The Emancipator's Wife
Title | The Emancipator's Wife PDF eBook |
Author | Barbara Hambly |
Publisher | Bantam |
Pages | 632 |
Release | 2005-01-25 |
Genre | Fiction |
ISBN | 0553901214 |
As a girl growing up in Kentucky, she lived a sheltered, privileged life filled with picnics and plantation balls. Vivacious, impulsive, and intoxicated by politics, she is a Todd of Lexington, an aristocratic family whose ancestors defeated the British. But no one knows her secret fears and anxieties. Although she is courted by the most eligible suitors in the land, including future senator Stephen Douglas, it is a gangly lawyer from Illinois who captures her heart. After a stormy courtship and a broken engagement, Abraham Lincoln will marry twenty-four-year-old Mary Todd and give her a ring inscribed with the words “Love Is Eternal.” But their happiness won’t last nearly so long. Their first child will be born under the gathering clouds of a civil war, and three more follow. As Lincoln’s star rises, the pleasure-loving Mary learns, often the hard way, the rules of being a politician’s wife. But by the time the fiery storm of war passes, tragedy will have claimed two sons, scandal will shadow her days as First Lady, and an assassin’s bullet will take Lincoln himself, leaving Mary alone and all but forgotten by the nation that owed her husband its survival. Yet it is in the years to come that Mary Todd Lincoln will truly come into her own.

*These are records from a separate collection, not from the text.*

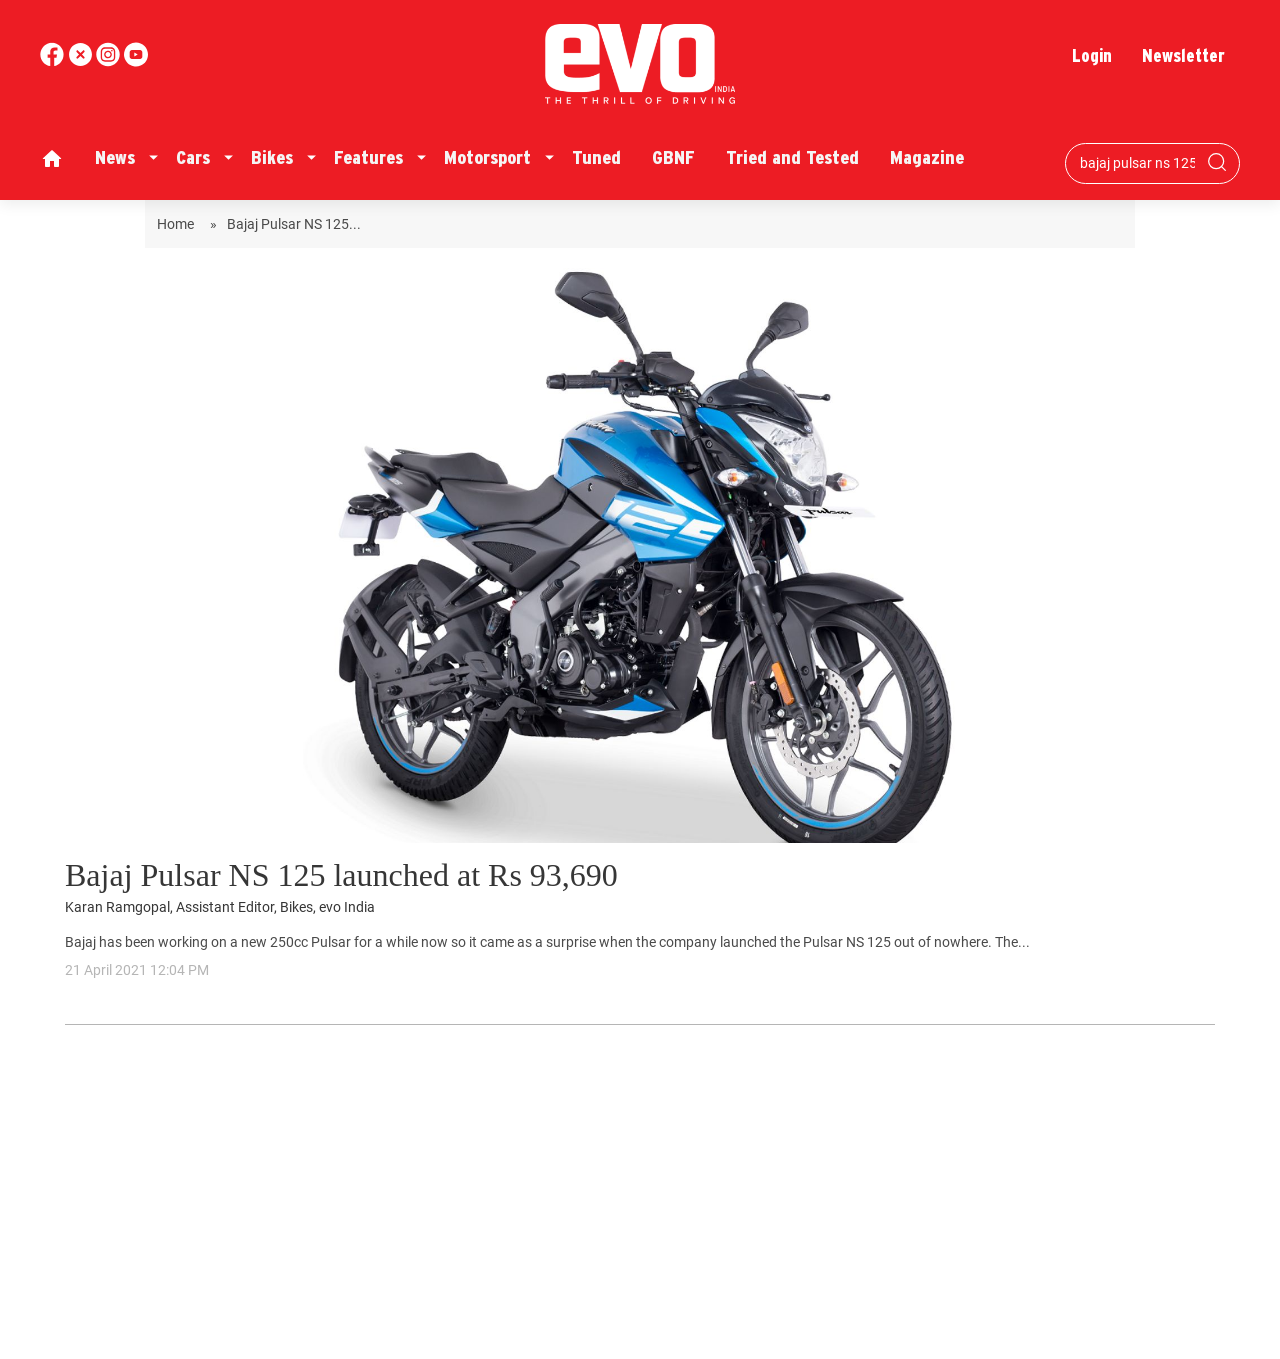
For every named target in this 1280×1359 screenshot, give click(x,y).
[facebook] (54, 61)
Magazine (927, 157)
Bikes (272, 157)
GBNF (673, 157)
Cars (193, 157)
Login (1092, 55)
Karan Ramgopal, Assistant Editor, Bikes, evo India (220, 907)
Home (178, 224)
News (115, 157)
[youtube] (110, 61)
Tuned (596, 157)
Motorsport (487, 157)
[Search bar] (1137, 163)
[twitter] (82, 61)
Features (368, 157)
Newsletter (1183, 55)
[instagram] (136, 61)
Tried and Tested (792, 157)
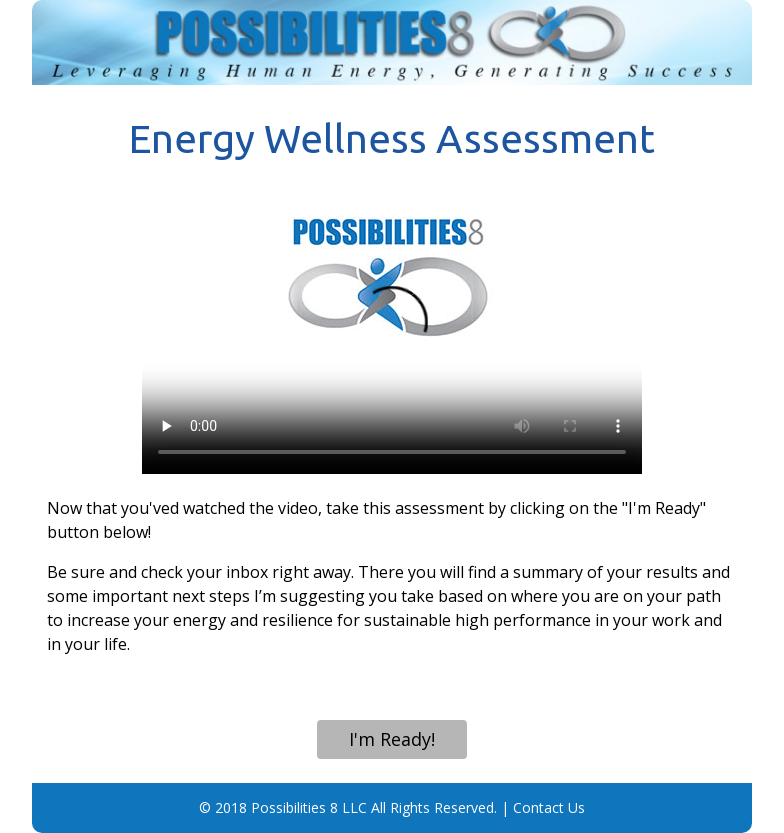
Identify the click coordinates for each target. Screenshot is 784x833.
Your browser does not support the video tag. (392, 333)
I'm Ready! (392, 739)
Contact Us (549, 807)
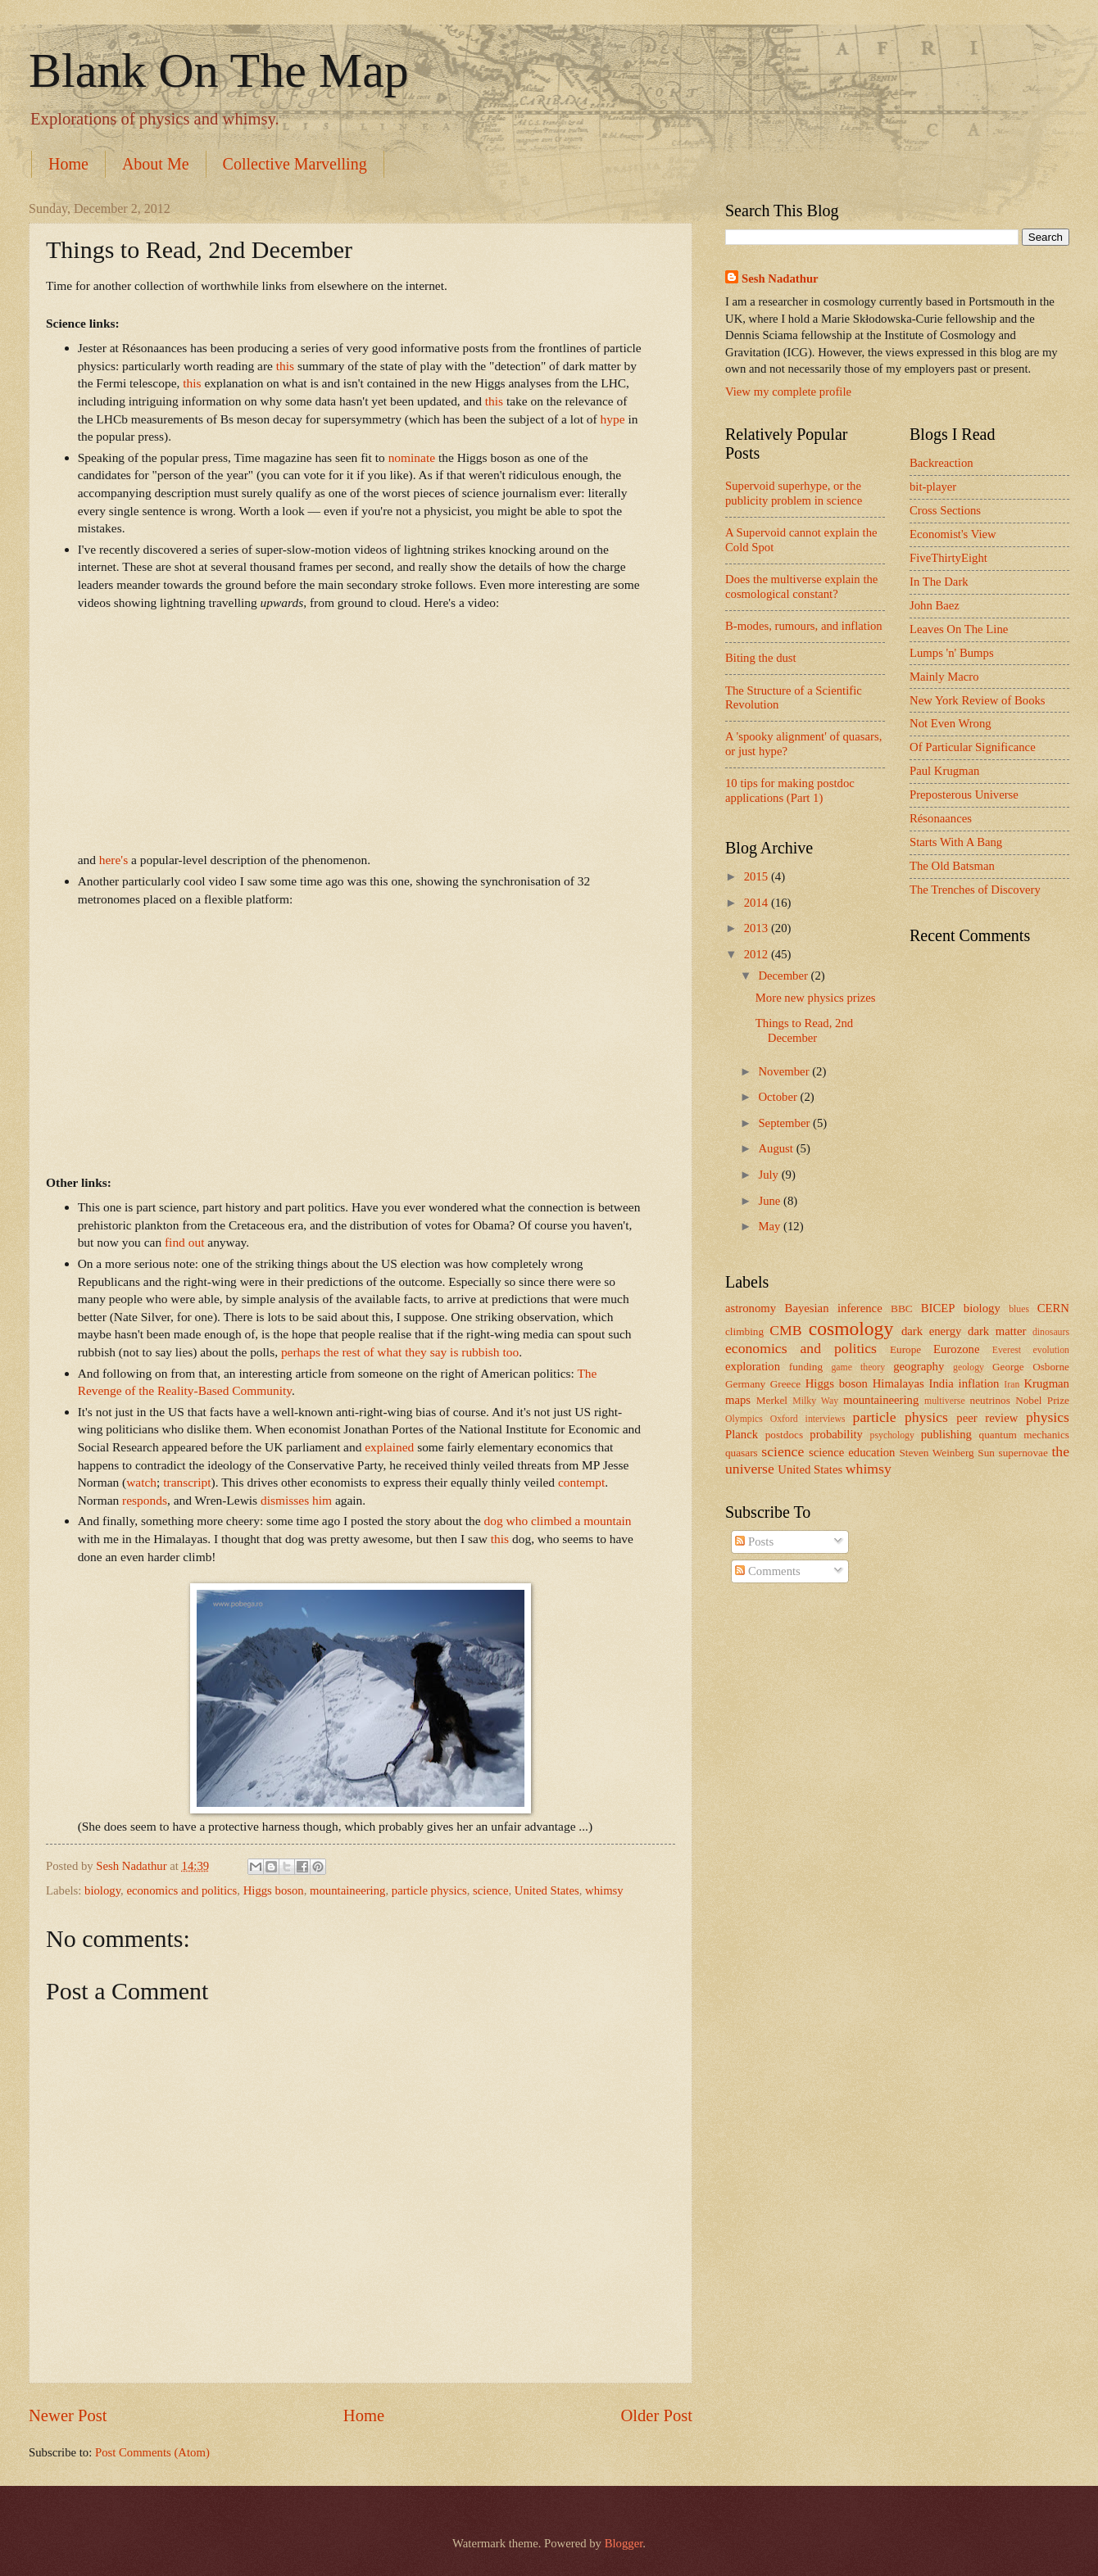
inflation (979, 1383)
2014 (757, 902)
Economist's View (953, 534)
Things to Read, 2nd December (804, 1030)
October (779, 1096)
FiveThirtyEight (948, 557)
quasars (741, 1452)
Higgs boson (273, 1890)
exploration (752, 1366)
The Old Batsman (952, 865)
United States (547, 1890)
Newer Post (68, 2415)
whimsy (604, 1890)
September (785, 1123)
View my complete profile (788, 391)
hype (613, 419)
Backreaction (941, 462)
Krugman (1046, 1383)
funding (806, 1366)
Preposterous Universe (964, 794)
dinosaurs (1050, 1332)
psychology (892, 1435)
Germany (745, 1384)
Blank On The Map (219, 70)
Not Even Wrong (950, 723)
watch (141, 1482)
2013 (757, 928)
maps (738, 1399)
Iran (1011, 1384)
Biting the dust (760, 657)
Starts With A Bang (956, 842)
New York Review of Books (978, 700)
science (490, 1890)
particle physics (429, 1890)
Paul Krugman (944, 770)
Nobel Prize (1042, 1400)
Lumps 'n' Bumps (952, 652)
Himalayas (898, 1383)
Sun (986, 1452)
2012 (757, 954)
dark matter (997, 1331)
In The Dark (939, 581)
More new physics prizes (815, 997)
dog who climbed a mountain (558, 1521)
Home (68, 164)
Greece (785, 1384)
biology (102, 1890)
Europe (905, 1349)
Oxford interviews (808, 1419)
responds (144, 1500)
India (941, 1383)
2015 (757, 876)
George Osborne (1030, 1366)
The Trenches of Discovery (975, 889)
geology (968, 1367)
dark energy (931, 1331)
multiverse (944, 1401)
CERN (1053, 1308)
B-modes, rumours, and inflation (803, 625)
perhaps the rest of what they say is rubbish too (400, 1352)
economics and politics (181, 1890)
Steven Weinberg (936, 1452)
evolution (1051, 1350)
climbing (744, 1331)
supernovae (1023, 1452)
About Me (155, 164)
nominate (411, 457)
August (777, 1148)
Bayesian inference (833, 1308)
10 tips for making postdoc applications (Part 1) (790, 790)
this (285, 366)
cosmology (851, 1328)
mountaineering (347, 1890)
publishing (946, 1434)
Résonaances (941, 818)
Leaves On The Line (959, 629)
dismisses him (296, 1500)
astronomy (750, 1308)
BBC (901, 1308)
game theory (858, 1367)
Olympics (744, 1419)
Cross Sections (945, 510)
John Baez (935, 605)
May (770, 1226)
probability (836, 1434)
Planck (741, 1434)
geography (918, 1366)
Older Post (656, 2415)
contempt (581, 1482)
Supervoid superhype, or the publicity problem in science (793, 493)
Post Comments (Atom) (152, 2452)
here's (113, 860)
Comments (767, 1571)
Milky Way (815, 1401)
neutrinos (990, 1400)
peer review (987, 1417)
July (769, 1174)
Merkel (771, 1400)
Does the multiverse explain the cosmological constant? (801, 586)
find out (184, 1242)
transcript (187, 1482)
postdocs (784, 1434)
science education (852, 1452)
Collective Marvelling (295, 164)
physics (1047, 1417)
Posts (754, 1541)
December (784, 975)
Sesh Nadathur (133, 1865)
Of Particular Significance (973, 747)
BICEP (938, 1308)
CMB (785, 1330)
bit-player (933, 486)
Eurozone (956, 1349)
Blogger (624, 2543)
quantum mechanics (1024, 1434)
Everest (1006, 1350)
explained (389, 1447)
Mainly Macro (944, 676)
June (770, 1200)
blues (1019, 1309)
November (785, 1071)
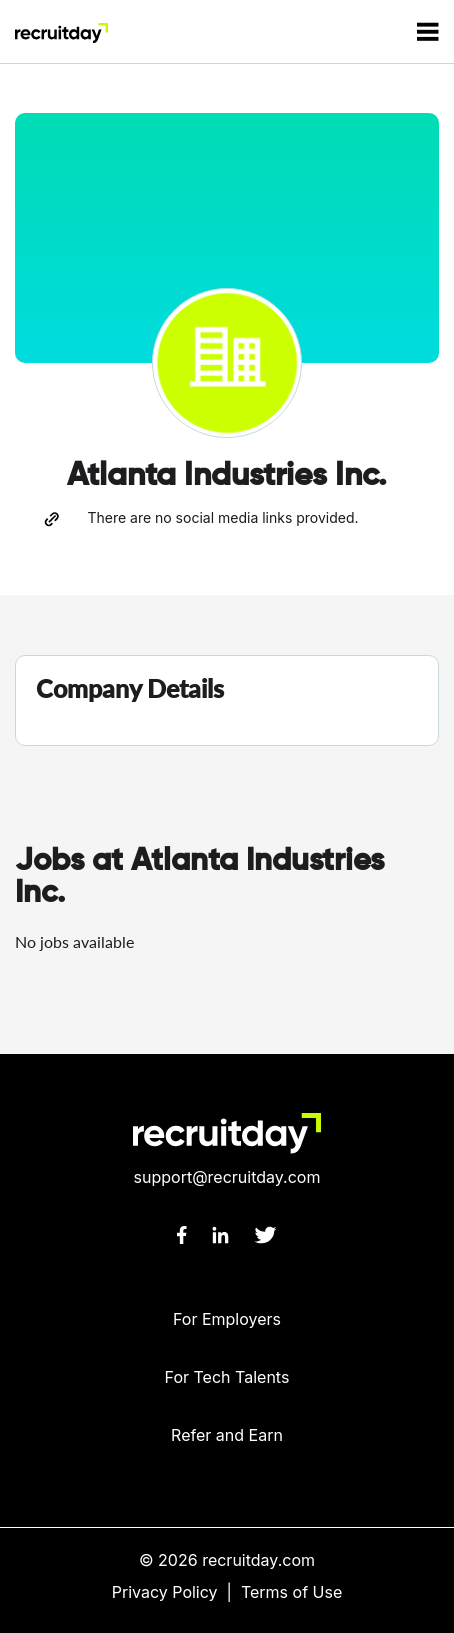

In public, she will fight to preserve Lincoln’s memory even as she battles a bitterly contested insanity trial. In private, she will struggle with depression and addiction as she endures the betrayals–both real and imagined–of family and friends. With a gifted novelist’s imagination and a historian’s eye for detail, Barbara Hambly tells a story of astonishing scope, richly peopled with real-life characters and their fictional counterparts, a tour-de-force tale of power, politics, and the role of women in nineteenth- century America. The result is a Mary Todd Lincoln few have seen and none will forget–the fascinating, controversial woman of whom her husband could say: “My wife is as handsome as when she was a girl and I fell in love with her; and what is more, I have never fallen out”–Mary Todd, the woman who loved Abraham Lincoln.